Партизан не обиделся и ответил очень спокойно:
– Прикажут – я за картошкой поеду. Война – это, как говорит комиссар, работа. И тяжелая, и опасная, и ответственная. Ты ведь с отцом зерно молоть по заданию комиссара везешь, верно?
– Верно, – буркнул Костя.
…На воротах мельницы надпись по-немецки и по-русски: «Закревщина. Пункт помола. Работает от комендатуры. Заказы принимаются только по разрешению властей».
Они подъехали к самым воротам. Навстречу вышел полицейский. Черная пилотка надвинута на самый лоб, мутные глаза смотрят недобро.
– Куда лезешь? Останови коня! Сегодня работаем на армию фюрера.
– А нам как же? – спросил кузнец.
– Населению завтра. Теперь заказов немного. Почти все на жерновах мелют. А вы где столько зерна взяли? – Он подозрительно оглядел подводу.
– Здесь и мое, и соседское, – объяснил кузнец.
– Документы есть?
– Как же, с собой, – Николай Романович сунул руку за пазуху и вынул бумажник. – Я человек известный, кузнец. Живу недалеко от гарнизона, заработки хорошие. Вот аусвайс, вот разрешение властей. Мне сам господин комендант Гудермарк благодарность за спасение лесопильного завода объявлял.
Полицейский проверил и возвратил документы.
– Все равно, – равнодушно сказал он, – сегодня не пропущу.
Наутро Николай Романович с сыном снова были у ворот мельницы. Они стояли вместе с теми, кто хотел смолоть мешок-другой ржи. Мимо по шоссе промчались машины с немцами в кузовах. К одной была прицеплена пушка.

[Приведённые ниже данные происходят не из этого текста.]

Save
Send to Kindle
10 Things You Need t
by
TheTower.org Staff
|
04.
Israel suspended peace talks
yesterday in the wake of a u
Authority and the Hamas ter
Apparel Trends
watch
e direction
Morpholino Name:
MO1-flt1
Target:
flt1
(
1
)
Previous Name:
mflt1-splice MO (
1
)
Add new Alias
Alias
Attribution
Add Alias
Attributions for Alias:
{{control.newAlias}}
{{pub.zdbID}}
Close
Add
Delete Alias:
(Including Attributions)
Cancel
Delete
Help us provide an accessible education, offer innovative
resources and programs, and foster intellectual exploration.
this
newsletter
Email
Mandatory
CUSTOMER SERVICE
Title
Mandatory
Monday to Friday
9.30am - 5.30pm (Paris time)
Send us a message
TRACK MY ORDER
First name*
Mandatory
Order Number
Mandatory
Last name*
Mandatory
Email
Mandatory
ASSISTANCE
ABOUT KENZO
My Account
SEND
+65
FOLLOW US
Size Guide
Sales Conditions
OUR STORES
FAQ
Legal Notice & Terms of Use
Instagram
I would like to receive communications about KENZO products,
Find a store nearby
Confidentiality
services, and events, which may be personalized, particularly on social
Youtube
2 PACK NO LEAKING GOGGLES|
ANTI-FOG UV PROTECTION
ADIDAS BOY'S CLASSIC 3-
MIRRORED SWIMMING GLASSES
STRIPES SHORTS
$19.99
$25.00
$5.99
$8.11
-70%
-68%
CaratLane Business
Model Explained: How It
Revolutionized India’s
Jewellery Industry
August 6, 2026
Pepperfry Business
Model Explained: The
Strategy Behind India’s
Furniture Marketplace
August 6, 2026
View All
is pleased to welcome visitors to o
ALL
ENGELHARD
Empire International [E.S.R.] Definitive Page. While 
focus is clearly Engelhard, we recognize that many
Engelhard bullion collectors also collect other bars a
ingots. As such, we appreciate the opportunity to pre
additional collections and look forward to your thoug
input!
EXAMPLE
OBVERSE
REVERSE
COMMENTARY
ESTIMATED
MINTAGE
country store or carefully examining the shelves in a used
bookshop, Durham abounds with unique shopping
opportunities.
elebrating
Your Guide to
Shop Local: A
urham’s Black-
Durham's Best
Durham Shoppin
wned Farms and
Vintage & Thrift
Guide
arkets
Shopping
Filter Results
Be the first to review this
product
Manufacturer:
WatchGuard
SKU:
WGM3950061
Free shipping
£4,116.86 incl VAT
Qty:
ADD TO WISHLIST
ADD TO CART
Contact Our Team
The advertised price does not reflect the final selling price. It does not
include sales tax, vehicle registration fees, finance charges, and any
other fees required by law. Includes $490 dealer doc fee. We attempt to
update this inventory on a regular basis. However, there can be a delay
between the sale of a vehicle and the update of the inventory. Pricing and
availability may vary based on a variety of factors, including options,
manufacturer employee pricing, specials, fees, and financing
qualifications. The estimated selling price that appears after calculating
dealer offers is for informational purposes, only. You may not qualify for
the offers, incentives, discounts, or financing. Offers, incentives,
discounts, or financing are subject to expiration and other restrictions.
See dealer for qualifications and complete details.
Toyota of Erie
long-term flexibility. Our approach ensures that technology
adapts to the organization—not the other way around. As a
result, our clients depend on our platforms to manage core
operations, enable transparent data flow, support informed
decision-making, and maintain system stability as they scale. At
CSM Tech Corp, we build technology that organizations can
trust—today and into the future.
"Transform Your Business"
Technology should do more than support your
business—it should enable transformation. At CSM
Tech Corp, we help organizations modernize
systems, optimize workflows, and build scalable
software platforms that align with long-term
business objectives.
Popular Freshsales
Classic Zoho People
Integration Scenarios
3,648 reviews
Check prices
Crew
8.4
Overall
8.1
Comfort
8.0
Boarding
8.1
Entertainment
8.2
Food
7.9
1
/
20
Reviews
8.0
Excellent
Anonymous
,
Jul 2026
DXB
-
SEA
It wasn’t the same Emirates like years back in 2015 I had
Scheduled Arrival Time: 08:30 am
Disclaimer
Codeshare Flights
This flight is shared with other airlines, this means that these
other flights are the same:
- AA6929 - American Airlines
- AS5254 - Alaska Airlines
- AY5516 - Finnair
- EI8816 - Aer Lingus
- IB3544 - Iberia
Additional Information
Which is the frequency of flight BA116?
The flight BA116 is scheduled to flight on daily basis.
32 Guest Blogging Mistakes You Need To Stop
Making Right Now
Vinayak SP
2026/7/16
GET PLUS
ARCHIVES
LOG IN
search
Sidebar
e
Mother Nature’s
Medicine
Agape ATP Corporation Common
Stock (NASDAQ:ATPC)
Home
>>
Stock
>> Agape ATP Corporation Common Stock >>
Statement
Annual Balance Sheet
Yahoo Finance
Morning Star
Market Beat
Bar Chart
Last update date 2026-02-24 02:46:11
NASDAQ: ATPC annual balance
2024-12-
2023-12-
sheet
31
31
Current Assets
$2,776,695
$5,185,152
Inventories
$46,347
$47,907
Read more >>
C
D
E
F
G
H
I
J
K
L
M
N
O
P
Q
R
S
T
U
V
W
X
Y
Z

– Куда это понесло окаянных спозаранку? – тихо спросил кто-то.
– Их не разберешь, – откликнулся старик в дохе. – Может, с облавой на партизан, а может, по деревням снова безобразить: молодых парней и девчат хватать, чтобы угнать в проклятую Германию.
Кузнец в разговор не вмешивался. Слушал, молчал. Потом закурил. Не успел как следует затянуться – в лесу раздались два взрыва и сразу затрещали пулеметы, грохнула, будто удар грома, пушка.
Стрельба вскоре утихла. Помольщики, собравшись в кучку, гадали, где был бой.
– Напротив Заболотья.
– Нет, левее, за Борками.
– Не скажи. Где те Борки! Это под Рысевщиной… Костя вздрогнул, осторожно взглянул на отца. Тот был внешне сдержан, спокоен, только бледность залила щеки. И Костя понял: бой шел рядом с их домом, а может быть…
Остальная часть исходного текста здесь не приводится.